## Information
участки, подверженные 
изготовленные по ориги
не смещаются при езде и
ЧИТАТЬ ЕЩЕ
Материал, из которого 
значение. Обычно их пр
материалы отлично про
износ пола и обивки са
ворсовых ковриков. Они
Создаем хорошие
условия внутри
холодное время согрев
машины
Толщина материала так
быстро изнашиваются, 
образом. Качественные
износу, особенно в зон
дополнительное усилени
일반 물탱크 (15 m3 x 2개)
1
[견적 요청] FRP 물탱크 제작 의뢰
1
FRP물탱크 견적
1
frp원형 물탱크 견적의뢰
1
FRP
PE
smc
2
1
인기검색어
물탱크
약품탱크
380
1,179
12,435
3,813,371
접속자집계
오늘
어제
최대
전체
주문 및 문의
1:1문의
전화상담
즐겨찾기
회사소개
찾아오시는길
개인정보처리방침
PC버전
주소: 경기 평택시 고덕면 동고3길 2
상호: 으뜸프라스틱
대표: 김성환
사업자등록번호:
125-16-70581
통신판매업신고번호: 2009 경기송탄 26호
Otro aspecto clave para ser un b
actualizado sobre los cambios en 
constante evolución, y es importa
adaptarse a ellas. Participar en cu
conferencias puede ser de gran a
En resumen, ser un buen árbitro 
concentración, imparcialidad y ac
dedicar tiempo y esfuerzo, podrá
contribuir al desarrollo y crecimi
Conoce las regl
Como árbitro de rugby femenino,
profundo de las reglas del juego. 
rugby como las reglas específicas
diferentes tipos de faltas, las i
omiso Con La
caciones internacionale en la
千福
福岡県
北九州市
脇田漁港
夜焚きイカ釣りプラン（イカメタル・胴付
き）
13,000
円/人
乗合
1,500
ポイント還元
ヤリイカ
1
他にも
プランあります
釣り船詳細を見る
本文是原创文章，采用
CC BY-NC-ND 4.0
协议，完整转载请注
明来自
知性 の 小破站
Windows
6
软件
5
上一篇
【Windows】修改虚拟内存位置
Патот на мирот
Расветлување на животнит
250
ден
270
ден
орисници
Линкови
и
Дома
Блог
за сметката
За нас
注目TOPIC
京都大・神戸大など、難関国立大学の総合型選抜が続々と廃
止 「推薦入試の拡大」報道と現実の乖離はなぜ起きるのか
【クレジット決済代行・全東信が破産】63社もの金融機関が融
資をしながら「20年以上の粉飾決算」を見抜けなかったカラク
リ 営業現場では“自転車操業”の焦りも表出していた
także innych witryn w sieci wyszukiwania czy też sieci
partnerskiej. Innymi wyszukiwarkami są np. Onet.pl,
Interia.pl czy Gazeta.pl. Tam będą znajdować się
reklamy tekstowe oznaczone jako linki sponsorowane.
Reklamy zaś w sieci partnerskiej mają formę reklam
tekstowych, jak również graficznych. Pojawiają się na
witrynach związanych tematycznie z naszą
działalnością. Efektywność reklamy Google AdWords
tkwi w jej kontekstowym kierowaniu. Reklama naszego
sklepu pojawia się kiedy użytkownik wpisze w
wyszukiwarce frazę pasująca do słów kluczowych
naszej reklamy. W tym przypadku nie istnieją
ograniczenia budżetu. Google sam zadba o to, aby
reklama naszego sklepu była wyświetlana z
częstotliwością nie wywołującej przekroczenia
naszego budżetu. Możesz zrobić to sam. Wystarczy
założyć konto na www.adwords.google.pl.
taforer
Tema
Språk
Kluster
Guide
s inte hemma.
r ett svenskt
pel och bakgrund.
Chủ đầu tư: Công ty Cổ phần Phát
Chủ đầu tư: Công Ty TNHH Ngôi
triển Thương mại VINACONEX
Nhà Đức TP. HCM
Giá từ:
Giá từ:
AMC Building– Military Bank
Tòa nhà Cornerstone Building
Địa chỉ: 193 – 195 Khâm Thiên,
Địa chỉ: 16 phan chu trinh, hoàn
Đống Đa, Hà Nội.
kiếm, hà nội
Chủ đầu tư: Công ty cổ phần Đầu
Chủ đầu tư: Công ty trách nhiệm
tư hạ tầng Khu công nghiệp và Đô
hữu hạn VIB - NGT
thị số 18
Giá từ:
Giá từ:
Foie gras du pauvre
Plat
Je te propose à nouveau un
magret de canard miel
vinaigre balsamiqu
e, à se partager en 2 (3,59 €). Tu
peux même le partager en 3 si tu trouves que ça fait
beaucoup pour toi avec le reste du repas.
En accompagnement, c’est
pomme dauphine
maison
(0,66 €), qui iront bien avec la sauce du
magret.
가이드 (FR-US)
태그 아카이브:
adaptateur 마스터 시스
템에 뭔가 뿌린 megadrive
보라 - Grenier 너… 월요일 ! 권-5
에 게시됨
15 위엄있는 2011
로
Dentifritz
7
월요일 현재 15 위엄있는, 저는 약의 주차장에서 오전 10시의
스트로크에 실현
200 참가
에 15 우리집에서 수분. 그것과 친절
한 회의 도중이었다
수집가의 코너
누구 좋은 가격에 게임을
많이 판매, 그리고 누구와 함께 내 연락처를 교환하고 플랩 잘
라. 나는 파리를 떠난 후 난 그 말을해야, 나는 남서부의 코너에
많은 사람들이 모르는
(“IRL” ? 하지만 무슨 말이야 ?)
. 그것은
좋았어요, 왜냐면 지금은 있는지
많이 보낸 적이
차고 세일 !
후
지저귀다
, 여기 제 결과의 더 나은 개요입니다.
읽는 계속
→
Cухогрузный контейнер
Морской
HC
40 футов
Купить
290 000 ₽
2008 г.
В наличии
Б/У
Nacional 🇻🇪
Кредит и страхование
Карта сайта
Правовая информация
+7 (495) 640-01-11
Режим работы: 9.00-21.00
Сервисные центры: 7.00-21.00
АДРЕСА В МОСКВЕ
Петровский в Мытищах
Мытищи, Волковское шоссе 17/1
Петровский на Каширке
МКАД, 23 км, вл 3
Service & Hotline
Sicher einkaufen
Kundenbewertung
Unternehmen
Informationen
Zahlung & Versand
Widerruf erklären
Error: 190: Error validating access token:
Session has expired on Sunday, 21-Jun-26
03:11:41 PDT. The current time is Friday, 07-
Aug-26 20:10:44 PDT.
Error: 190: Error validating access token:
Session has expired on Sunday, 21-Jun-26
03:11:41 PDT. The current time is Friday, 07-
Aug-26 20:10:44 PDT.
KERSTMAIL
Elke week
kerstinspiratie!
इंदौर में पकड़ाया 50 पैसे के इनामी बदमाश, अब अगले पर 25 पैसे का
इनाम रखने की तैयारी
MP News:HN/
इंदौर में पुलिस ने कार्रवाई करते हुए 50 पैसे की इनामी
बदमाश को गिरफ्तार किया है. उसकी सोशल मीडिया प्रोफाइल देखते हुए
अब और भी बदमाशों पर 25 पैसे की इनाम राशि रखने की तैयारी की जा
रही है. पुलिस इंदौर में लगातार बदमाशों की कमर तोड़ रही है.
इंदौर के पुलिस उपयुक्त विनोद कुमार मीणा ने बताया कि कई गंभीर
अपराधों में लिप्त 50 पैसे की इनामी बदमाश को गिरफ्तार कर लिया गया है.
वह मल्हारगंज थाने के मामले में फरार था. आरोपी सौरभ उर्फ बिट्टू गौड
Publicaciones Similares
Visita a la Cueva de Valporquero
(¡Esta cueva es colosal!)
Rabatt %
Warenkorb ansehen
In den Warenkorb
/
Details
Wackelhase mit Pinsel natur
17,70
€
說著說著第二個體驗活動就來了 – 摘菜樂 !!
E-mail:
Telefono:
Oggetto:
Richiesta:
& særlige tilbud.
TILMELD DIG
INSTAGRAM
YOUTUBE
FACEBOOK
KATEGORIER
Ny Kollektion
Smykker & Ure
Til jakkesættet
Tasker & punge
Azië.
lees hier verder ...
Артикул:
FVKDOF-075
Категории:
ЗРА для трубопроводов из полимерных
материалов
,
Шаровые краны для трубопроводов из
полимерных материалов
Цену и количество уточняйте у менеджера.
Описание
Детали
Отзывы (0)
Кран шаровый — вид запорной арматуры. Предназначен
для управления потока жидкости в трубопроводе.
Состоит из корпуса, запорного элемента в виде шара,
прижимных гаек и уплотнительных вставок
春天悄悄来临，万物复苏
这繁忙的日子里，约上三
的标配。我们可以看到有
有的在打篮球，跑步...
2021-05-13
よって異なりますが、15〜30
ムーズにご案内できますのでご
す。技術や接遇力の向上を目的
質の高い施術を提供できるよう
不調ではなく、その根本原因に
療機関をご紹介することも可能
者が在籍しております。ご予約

## Assigned task
Search the records for the string "полимерных" and report each line that has it.

## Response below
ЗРА для трубопроводов из полимерных
полимерных материалов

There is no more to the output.